Attempts have been made to increase the capacity by'simply increasing the number of pressure screens or using a larger cylindric screen plate. Both solutions require more space which often is not readily available in existing plants. Besides, the increase in the size of the screening cylinder is not directly proportional to the increase in capacity. A 100% increase in the screen cylinder size may only yield about a 50% to 70% increase in capacity. Furthermore, the large screening baskets are extremely expensive. They have to be exchanged or replaced after a given period of operation. The cost of a replacement cylindric screen or basket is often in many tens of thousands of dollars. The large diameter cylindric screen plates tend to lose the cylindric shape with serious consequences, as the hydrofoils or rotor surface must move relatively close to the surface of the cylindric screen plate.

US Patent 4,302,327 (Martin) utilizes the known principe of two pairs of concentric screens. The pairs of screens are disposed coaxially one above the other, with each screen having a separate rotary impeller mechanism.

There is a common drive for the impellers, a common central feed of the stock to be screened and a common accepts chamber. Viewed from the standpoint of the present invention, the device may increase the capacity of a machine with a single pair of concentric screens, but this is at the expense of the space requirement which equals the requirement for two separate screens, one on top of the other.

US Patent 5,255,788 (Rienecker et al.) presents a pressure sorter wherein the screening area of the cylindric screens is doubled but here the space required for the housing is generally equal to that of two distinct cylindric chambers, each surrounding the respective screen.

Summary of the Invention It is an object of the present invention to further advance the art of the above type of screening devices.

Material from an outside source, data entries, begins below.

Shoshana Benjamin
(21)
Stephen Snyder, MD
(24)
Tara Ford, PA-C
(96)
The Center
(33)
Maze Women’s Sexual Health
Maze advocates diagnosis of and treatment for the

In particular, the present invention is directed towards providing an increased screening area which would not require additional exterior space within a given plant or would require a substantially less outer space and head room compared with an existing screen having comparable capacity.

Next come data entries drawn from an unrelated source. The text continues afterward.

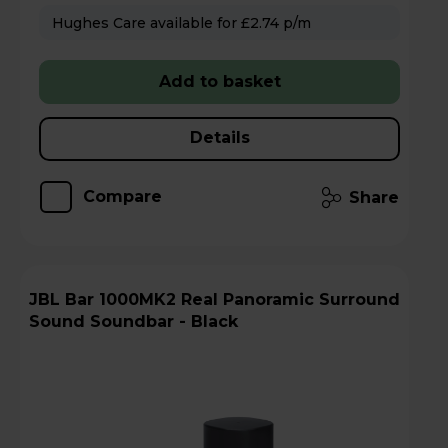
Hughes Care available for £2.74 p/m
Add to basket
Details
Compare
Share
JBL Bar 1000MK2 Real Panoramic Surround
Sound Soundbar - Black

It is another object of the present invention, to provide a pressurized screen having a relatively large capacity but operating with relatively small diameter screen cylinders which are sturdier under the pressurized conditions, easier to produce and are thus less expensive to replace in an existing screen.

According to the invention, a pressure screening device is provided for screening liquid suspension of solid material particles, comprising, in combination: (a) a housing which includes (i) a generally cylindric inner wall having an axial length and a diameter and defining a generally cylindric interior of said housing; (ii) a pressurized inlet for unscreened stock suspension, (iii) an accepts outlet; (iv) a rejects outlet; (b) at least three cylindric screen plates disposed within said cylindric interior and having axes radially spaced from each other and from the axis of said cylindric interior; (c) each said cylindric screen plate including (i) a reject retaining surface hydraulically connected to said inlet, (ii) an accepts side surface opposite to said retaining surface, and

(iii) a plurality of screening openings defining a screening passage area of the respective cylindric screen plate.

It is preferred, but not absolutely necessary, that there be three or more cylindric screen plates in a single housing arranged in a side-by-side fashion.

The number of cylindric screen plates is optional but those skilled in the art will readily appreciate that, typically, the upper limit of the number of the cylindric screen plates is given by a reasonable minimum diameter of the screening baskets. The screening baskets are preferably of the same type and size so that one cylindric screen plate fits any location of the cylindric screen plate thus reducing the required number of spare cylindric screen plates. The arrangement may be different when the invention is used in sorting fibrous suspensions.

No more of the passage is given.